Records shown below:

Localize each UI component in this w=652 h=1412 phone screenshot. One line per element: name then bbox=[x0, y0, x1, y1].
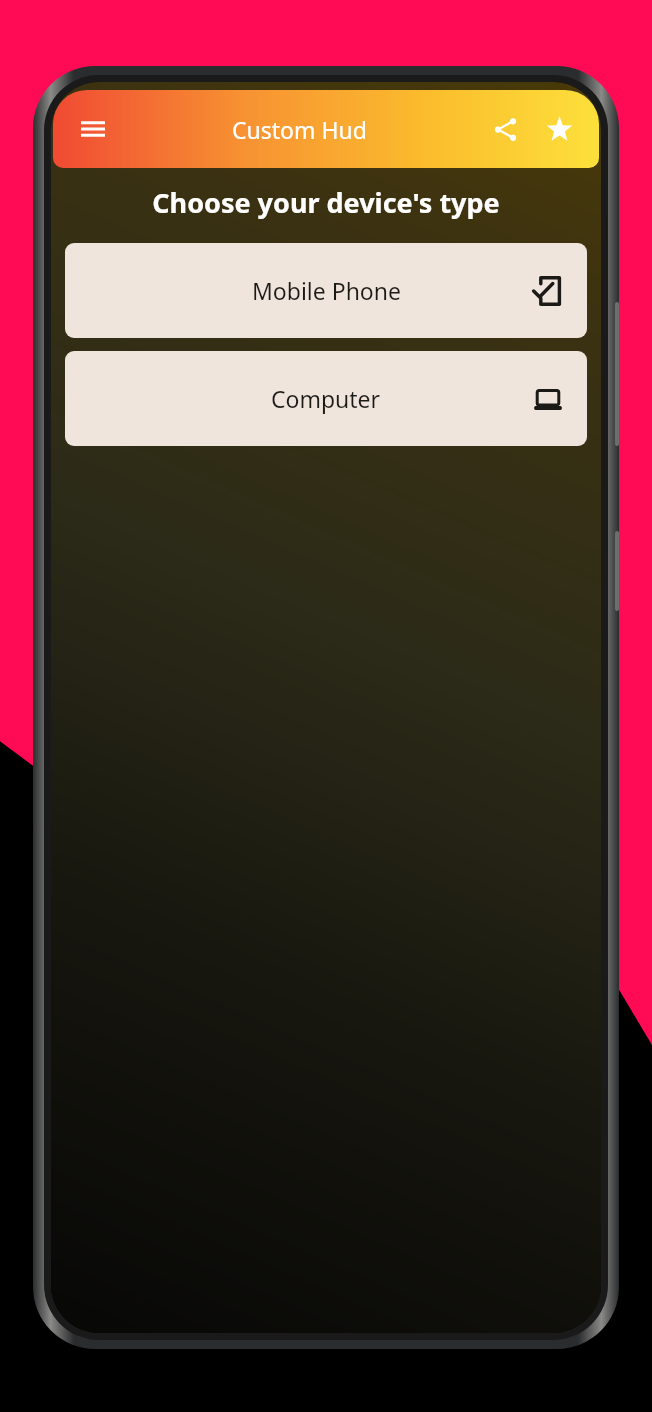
button[interactable]: Favorite bbox=[537, 107, 581, 151]
button[interactable]: Mobile Phone bbox=[65, 243, 587, 338]
button[interactable]: Share bbox=[483, 107, 527, 151]
staticText: Mobile Phone bbox=[252, 275, 401, 306]
button[interactable]: Computer bbox=[65, 351, 587, 446]
staticText: Choose your device's type bbox=[63, 184, 589, 221]
staticText: Computer bbox=[271, 383, 381, 414]
staticText: Custom Hud bbox=[232, 114, 367, 145]
button[interactable]: Open navigation menu bbox=[71, 107, 115, 151]
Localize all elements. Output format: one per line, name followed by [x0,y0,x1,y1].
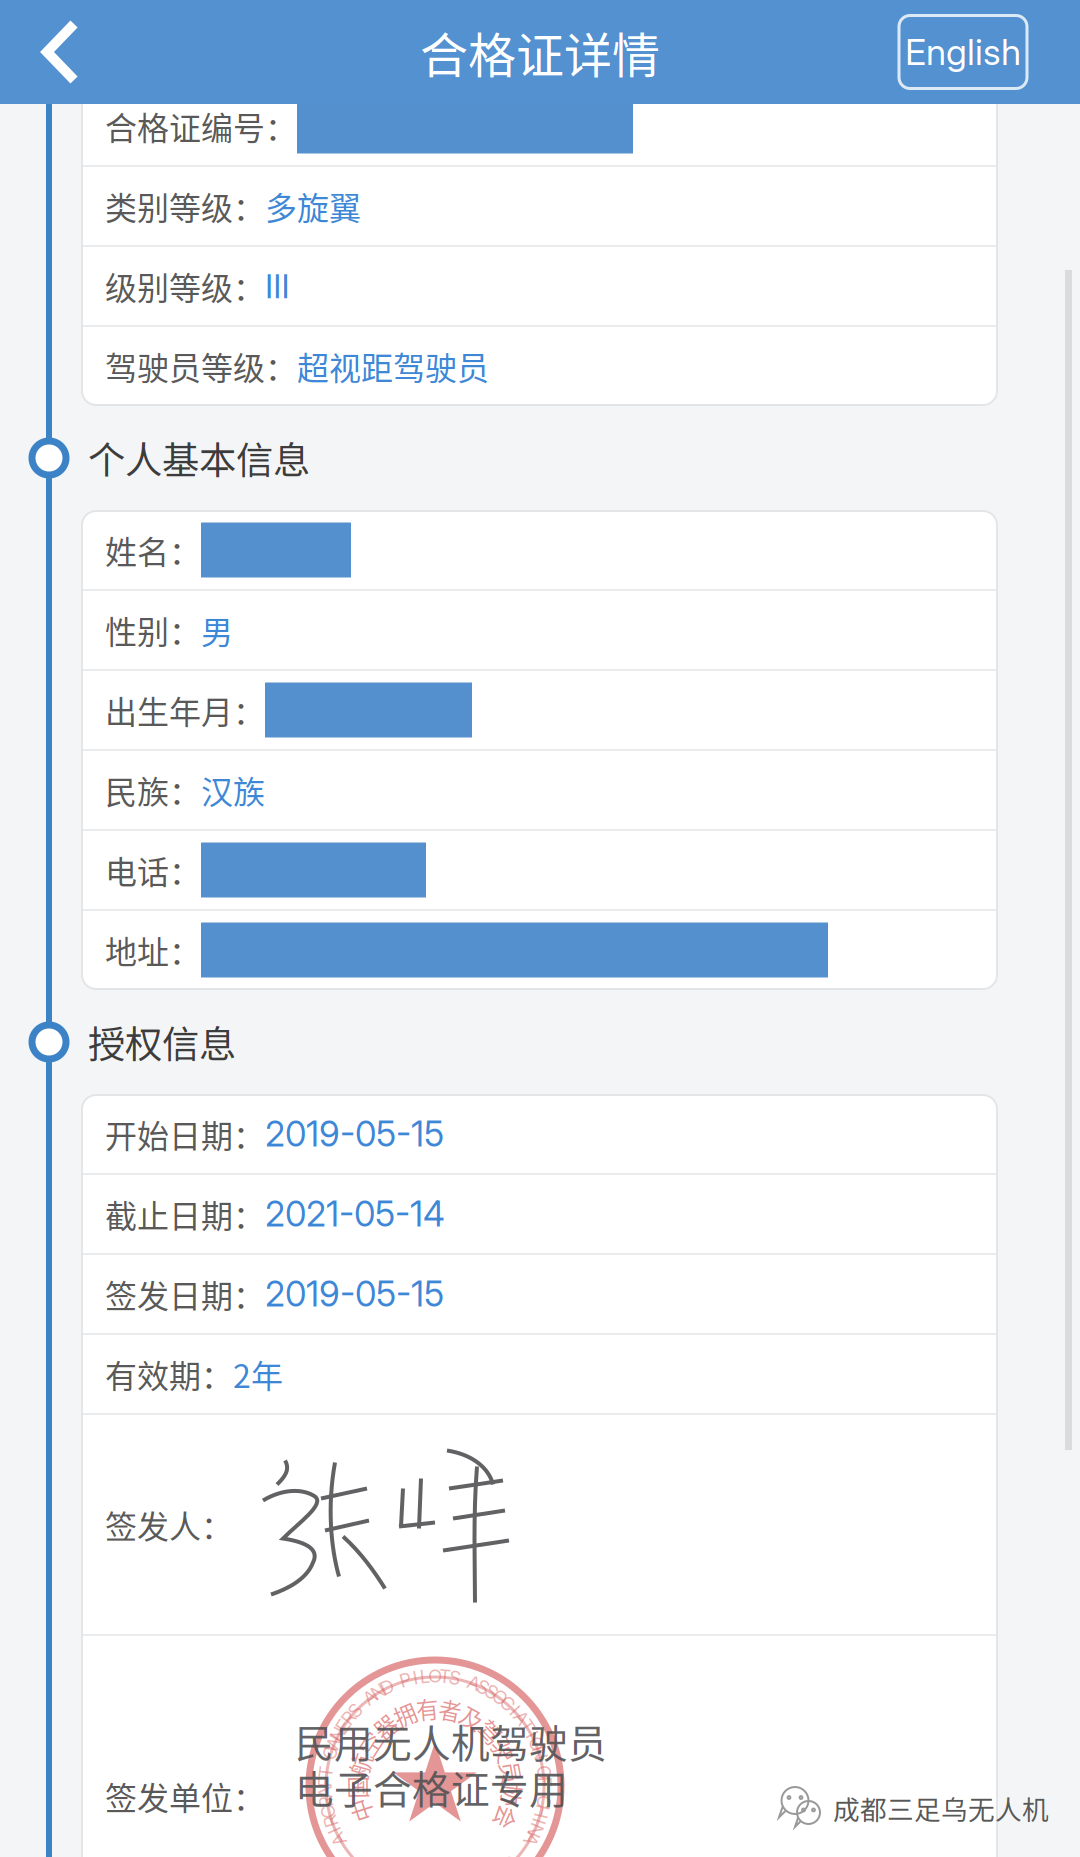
staticText: 员 [500,1756,523,1789]
staticText: 级别等级： [105,263,265,309]
staticText: 截止日期： [105,1191,265,1237]
staticText: 姓名： [105,527,201,573]
staticText: P [400,1669,412,1691]
staticText: T [320,1761,332,1784]
staticText: English [905,30,1021,74]
staticText: 授权信息 [88,1015,236,1069]
staticText: O [323,1742,337,1764]
staticText: 驶 [493,1734,516,1767]
staticText: 多旋翼 [265,183,361,229]
staticText [325,1751,330,1774]
staticText [462,1669,467,1691]
staticText [515,1845,520,1857]
staticText: 中 [349,1794,372,1826]
staticText: 有效期： [105,1351,233,1397]
staticText: I [530,1723,535,1746]
staticText: 合格证详情 [420,17,660,87]
staticText: C [501,1692,515,1715]
staticText: H [535,1800,549,1823]
staticText: I [537,1810,542,1832]
staticText: 类别等级： [105,183,265,229]
staticText: 2019-05-15 [265,1113,444,1155]
staticText: 签发单位： [105,1773,265,1819]
staticText: O [428,1664,442,1687]
staticText: S [486,1680,498,1703]
staticText: 地址： [105,927,201,973]
button[interactable]: English [899,16,1080,88]
staticText: O [493,1686,507,1708]
staticText: 男 [201,607,233,653]
staticText: 电话： [105,847,201,893]
staticText: F [539,1771,550,1793]
staticText: N [533,1742,547,1764]
staticText: 2年 [233,1351,283,1397]
staticText: A [364,1686,376,1708]
staticText: A [515,1707,528,1729]
button[interactable]: Back [0,0,106,104]
staticText: A [318,1781,332,1803]
staticText: 性别： [105,607,201,653]
staticText: O [530,1732,544,1755]
staticText: I [512,1699,517,1722]
staticText: 会 [495,1801,518,1834]
staticText: R [343,1707,355,1729]
staticText: 超视距驾驶员 [297,343,489,389]
staticText: 民用无人机驾驶员 [295,1713,607,1769]
staticText: I [413,1666,418,1689]
staticText: A [467,1672,480,1694]
staticText: 者 [439,1693,462,1726]
staticText: 2021-05-14 [265,1193,445,1235]
staticText: 个人基本信息 [88,431,310,485]
staticText [394,1672,399,1694]
staticText: 签发人： [105,1501,233,1548]
staticText: S [349,1699,361,1722]
staticText: R [325,1810,337,1832]
staticText: I [332,1819,337,1842]
staticText [542,1781,547,1803]
staticText: 合格证编号： [105,103,297,149]
staticText: 汉族 [201,767,265,813]
staticText: A [332,1828,345,1851]
staticText: 开始日期： [105,1111,265,1157]
staticText: 2019-05-15 [265,1273,444,1315]
staticText: T [521,1715,533,1737]
staticText: C [321,1800,335,1823]
staticText: L [420,1665,431,1688]
staticText: C [537,1791,551,1813]
staticText: 驾 [479,1715,502,1748]
staticText: 民族： [105,767,201,813]
staticText: E [337,1715,348,1737]
staticText: 及 [461,1701,484,1734]
staticText: O [537,1761,551,1784]
staticText: N [331,1723,345,1746]
staticText: 出生年月： [105,687,265,733]
staticText: 器 [374,1710,397,1742]
staticText: 拥 [394,1698,416,1730]
staticText: 电子合格证专用 [295,1759,568,1815]
staticText: N [529,1819,543,1842]
staticText: F [319,1771,330,1793]
staticText: R [320,1791,332,1813]
staticText: D [380,1676,394,1698]
staticText: 2 [506,1852,517,1857]
staticText: 成都三足乌无人机 [833,1789,1049,1827]
staticText [540,1751,545,1774]
staticText: S [477,1676,489,1698]
staticText: 空 [358,1727,381,1760]
staticText: S [449,1666,461,1689]
staticText: 国 [345,1771,368,1804]
staticText: T [439,1665,451,1688]
staticText: Ⅲ [265,266,290,306]
staticText: 有 [416,1692,439,1725]
staticText: 驾驶员等级： [105,343,297,389]
staticText: 协 [501,1779,524,1812]
staticText [360,1692,365,1715]
staticText: N [371,1680,385,1703]
staticText: A [525,1828,538,1851]
staticText: W [324,1732,342,1755]
staticText: 航 [348,1748,372,1781]
staticText: 签发日期： [105,1271,265,1317]
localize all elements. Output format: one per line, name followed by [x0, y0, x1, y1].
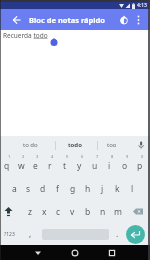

End of Records shown.

● Exercise requirements: Identify the lines above with the word "name". Copy them.

● Reply:
Localize each UI component in this w=652 h=1412 phone screenshot. One line per element: name then bbox=[x0, y0, x1, y1].
Localize all elements. Output format: one per line, name followed by [x0,y0,x1,y1].
localize all elements. Output format: one per line, name followed by [x0, y0, x1, y1].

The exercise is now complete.